(Records from a data source)
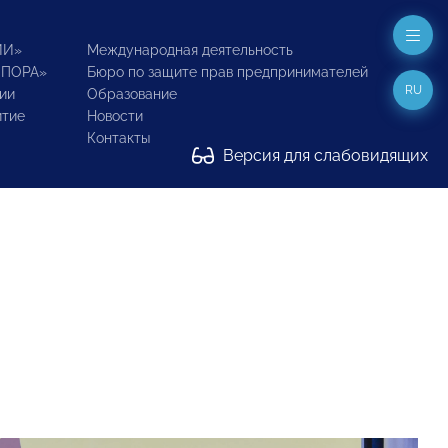
ИИ»
Международная деятельность
ОПОРА»
Бюро по защите прав предпринимателей
RU
ии
Образование
итие
Новости
Контакты
Версия для слабовидящих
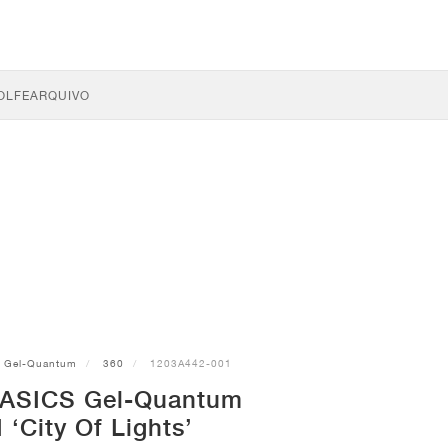
OLFE
ARQUIVO
Gel-Quantum
360
1203A442-001
 ASICS Gel-Quantum
I ‘City Of Lights’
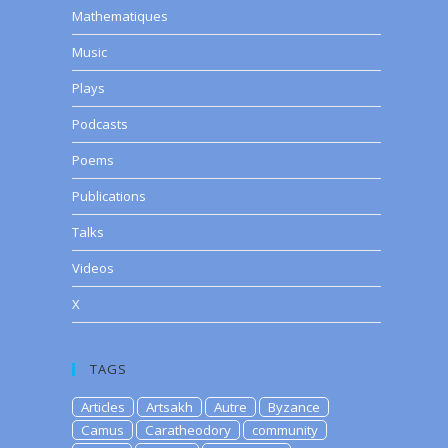
Mathematiques
Music
Plays
Podcasts
Poems
Publications
Talks
Videos
X
TAGS
Articles
Artsakh
Autre
Byzance
Camus
Caratheodory
community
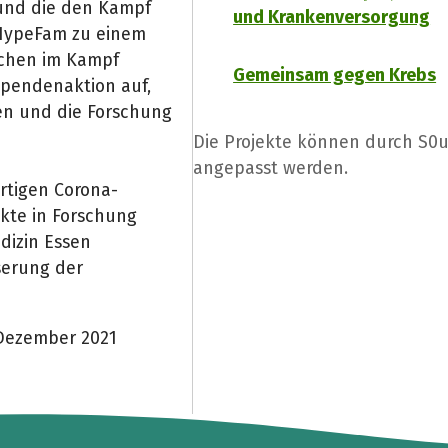
 und die den Kampf
und Krankenversorgung
 HypeFam zu einem
chen im Kampf
Gemeinsam gegen Krebs
Spendenaktion auf,
en und die Forschung
Die Projekte können durch S0
angepasst werden.
rtigen Corona-
ekte in Forschung
dizin Essen
serung der
 Dezember 2021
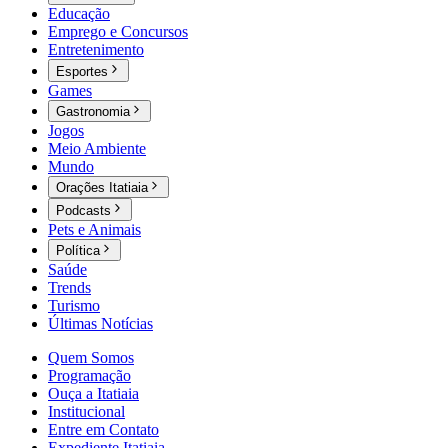
Educação
Emprego e Concursos
Entretenimento
Esportes
Games
Gastronomia
Jogos
Meio Ambiente
Mundo
Orações Itatiaia
Podcasts
Pets e Animais
Política
Saúde
Trends
Turismo
Últimas Notícias
Quem Somos
Programação
Ouça a Itatiaia
Institucional
Entre em Contato
Expediente Itatiaia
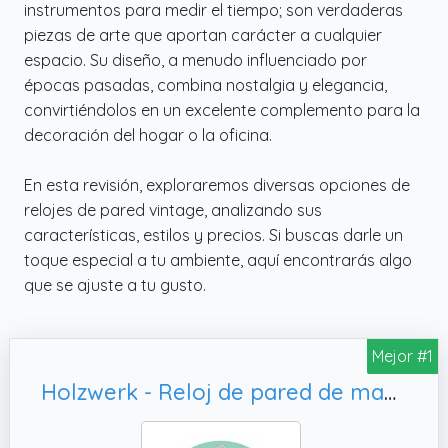
instrumentos para medir el tiempo; son verdaderas
piezas de arte que aportan carácter a cualquier
espacio. Su diseño, a menudo influenciado por
épocas pasadas, combina nostalgia y elegancia,
convirtiéndolos en un excelente complemento para la
decoración del hogar o la oficina.
En esta revisión, exploraremos diversas opciones de
relojes de pared vintage, analizando sus
características, estilos y precios. Si buscas darle un
toque especial a tu ambiente, aquí encontrarás algo
que se ajuste a tu gusto.
Mejor #1
Holzwerk - Reloj de pared de madera natural, madera natural con diseño de ciervo (verde)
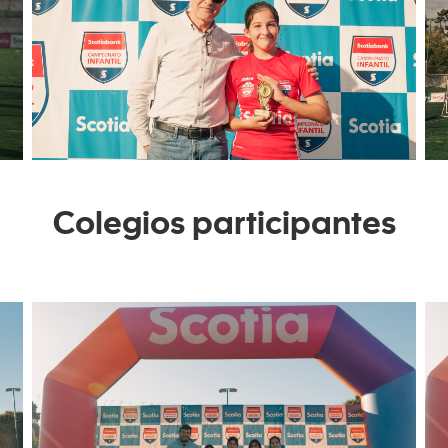
Colegios participantes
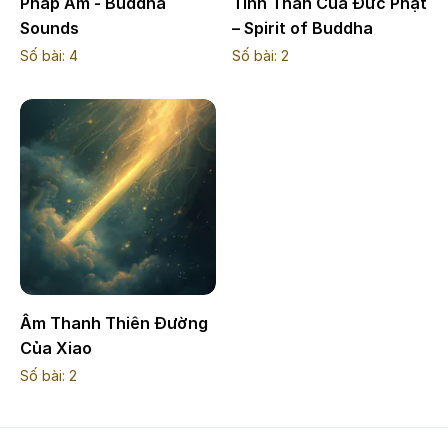
Pháp Âm - Buddha
Tinh Thần Của Đức Phật
Sounds
– Spirit of Buddha
Số bài:
4
Số bài:
2
Âm Thanh Thiên Đường
Của Xiao
Số bài:
2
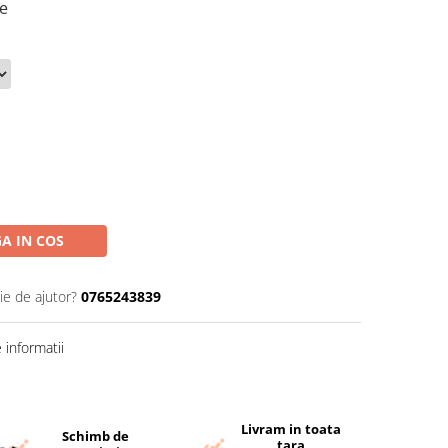
re
A IN COS
ie de ajutor?
0765243839
informatii
Livram in toata
Schimb de
tara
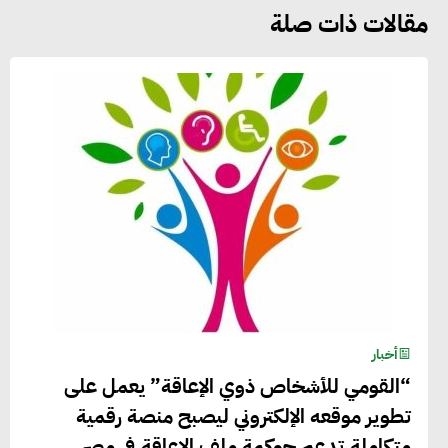
مقالات ذات صلة
أخبار
“القومي للأشخاص ذوي الإعاقة” يعمل على
تطوير موقعه الإلكتروني ليصبح منصة رقمية
متكاملة تدعم حوكمة ملف الإعاقة في مصر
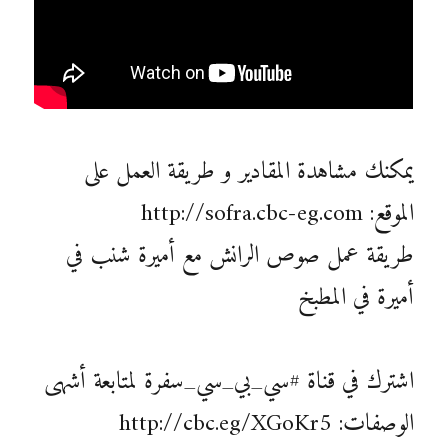
يمكنك مشاهدة المقادير و طريقة العمل على
الموقع: http://sofra.cbc-eg.com
طريقة عمل صوص الرانش مع أميرة شنب في
أميرة في المطبخ
اشترك في قناة #سي_بي_سي_سفرة لمتابعة أشهى
الوصفات: http://cbc.eg/XGoKr5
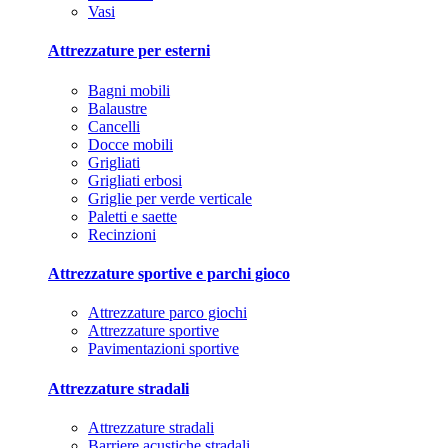
Vasi
Attrezzature per esterni
Bagni mobili
Balaustre
Cancelli
Docce mobili
Grigliati
Grigliati erbosi
Griglie per verde verticale
Paletti e saette
Recinzioni
Attrezzature sportive e parchi gioco
Attrezzature parco giochi
Attrezzature sportive
Pavimentazioni sportive
Attrezzature stradali
Attrezzature stradali
Barriere acustiche stradali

- What you should do
Print exactly, with no pictures, the lines above from the one that holds "angepasst werden." through the one that holds "Expediente Itatiaia", both of them included.

- Response to the task
angepasst werden.
rtigen Corona-
ekte in Forschung
dizin Essen
serung der
 Dezember 2021
Educação
Emprego e Concursos
Entretenimento
Esportes
Games
Gastronomia
Jogos
Meio Ambiente
Mundo
Orações Itatiaia
Podcasts
Pets e Animais
Política
Saúde
Trends
Turismo
Últimas Notícias
Quem Somos
Programação
Ouça a Itatiaia
Institucional
Entre em Contato
Expediente Itatiaia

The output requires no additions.